I installed an old flight deck onto the dummy rails using 4 super hooks. You have to be mindful of the spacers on the dummy rails when installing the flight deck. For best results, wait to tighten the super hooks until all 4 hooks are engaged. I assume it would be similar for a new v2 flight deck.

I also saw where someone drilled holes in a flight deck (not sure if it was v1 or v2) and bolted it directly to the dummy rails using the supplied bolts from Surly - but I think the flight deck is a little bit too narrow for that to work perfectly.



stevelim said:


> I'd also be interested in cutting a hole in a new Dummy deck.
> 
> Alternatively, has anyone installed the new Flight deck on dummy rails? Did you need to supplement with super hooks?


----------



## aremarmelade (Jan 10, 2015)

Hey!

Im in the same situation now a year later  did any of you make the hole yet?

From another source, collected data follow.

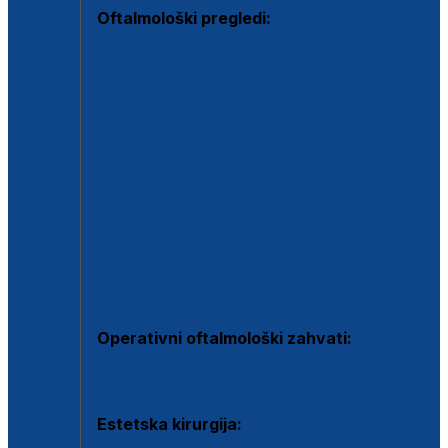
Oftalmološki pregledi:
Specijalistički oftalmološki pregled
Pregled za kontaktne leće
Pregled vidnog polja (OCT)
Dječja oftalmologija
Kontrola očnog tlaka
Drugo mišljenje oftalmologa
Retinološka ambulanta
Dijagnostika i liječenje upalnih očnih bolesti
Dijagnostika i liječenje glaukomske bolesti
Dijagnostika sive mrene ili katarakte
Operativni oftalmološki zahvati:
Ultrazvučna operacija mrene ili katarakta
Estetska kirurgija: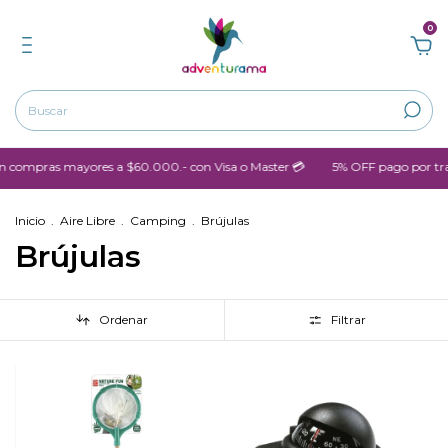
0
mpras mayores a $60.000.- con Visa o Master 💳
5% OFF pago por trans
Inicio
.
Aire Libre
.
Camping
.
Brújulas
Brújulas
Ordenar
Filtrar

it should be doable i think.. =)

Are

Edit:
I think its not doable anymore, after suddenly realising the decrease in thickness of the flightdeck where you are to make the window.. it will loose grip compared to the version II

I could be wrong but then again, this is the difference that one ends up with =)


----------



## adinpapa (Dec 4, 2007)

subscribed. BD on order soon and want to mount the Yepp Maxi on the Dummy Deck... pics would be great.


----------



## aremarmelade (Jan 10, 2015)

*flightdeck II is the way to go..*



adinpapa said:


> subscribed. BD on order soon and want to mount the Yepp Maxi on the Dummy Deck... pics would be great.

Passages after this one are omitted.